May 23, 2020

By: Nicole Cohen

May is Sexual Assault Awareness Month, but the fight for sexual assault victims is a neverending cause. Another important day in awareness is marked on April 29th; “denim day”. Denim day is an event in which people, both survivors of sexual assault or those who want to visibly support them, wear denim to raise awareness. This tradition started after an 18-year-old girl was raped by her driving instructor in Italy in the 1990s. The rapist was initially convicted and sentenced to a lesser charge of indecent exposure, but he was subsequently convicted of all charges after the victim appealed. However, the accused appealed to the Italian Supreme Court, which overturned the conviction in 1998 because the victim wore tight jeans. The court did this giving the argument that this must have been an implicitly consensual act since “the only way to have gotten them off was if she had helped her attacker remove her jeans”, putting the Italian Supreme Court in favour of the accused. As of 2008, the Italian Supreme Court has overturned their findings, and there is no longer a "denim" defence to the charge of rape.
Although, the issue still stands that those who face sexual assault are always asked the same misinformed question: what were you wearing?
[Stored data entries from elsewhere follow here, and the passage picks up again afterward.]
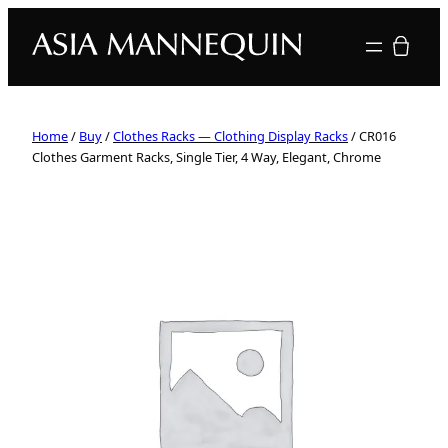
Your quote
Home
/
Buy
/
Clothes Racks — Clothing Display Racks
/ CR016
Clothes Garment Racks, Single Tier, 4 Way, Elegant, Chrome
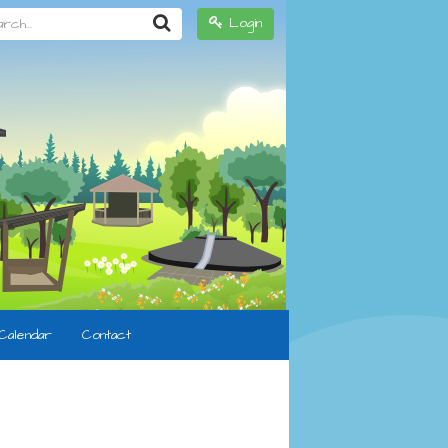
h...
Login
Calendar
Contact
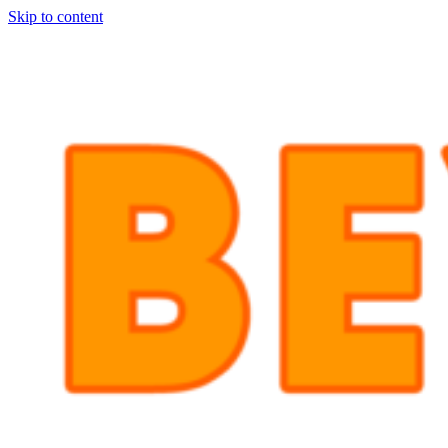
Skip to content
In 2019, Statistics Canada said that one in three women and one in eight men experienced unwanted sexual behaviour in public. For both genders alike, younger age and sexual orientation have shown to increase the odds of experiencing this unwanted behaviour more than any other factor. Almost certainly, someone you know has faced a form of sexual assault, and it is imperative that year-round we respect sexual assault survivors and can serve as a support system for those that may find themselves in need. We must also continue to educate ourselves on the misconceptions of those who experience it. There is never a justification for the sexual violation of another human being, and while “no” always means “no”, there is no consent without a “yes”.


i once fit a pair of size 6 kids overalls
but as we must all eventually do,
i grew out of them.

like i grew out of innocence,
i found i outgrew their fondness
comfortability, the fabric itself.

my desired style feels as unachievable
as the peaceful state of mind i wish i had
when i first put on the overalls.

actions speak louder than words
but still, the things we say
don’t fail to carry a weight strong enough to break us.

“that can’t be, he wouldn’t hurt a fly”
“no, he’s always been a model student”
“i know him, he isn't like that”

it’s funny that the words spoken for my comfort,
are never intended to ease my pain, or for validation
they are for him, his sole tranquility.

his hands left stains on my soul,
captured the cells my body created
ruptured the rapture of my juvenescence.

i still see his face marked in the eyes of those i wrongly trusted
in every piece of denim clothing i wish i could own
in every single childhood photo where the denim overalls are seen.

ten years have passed, enough time for my body to be anew.
they tell me now there is no cell in my body he’s touched before
and never again will his hands taint the denim it bears once more.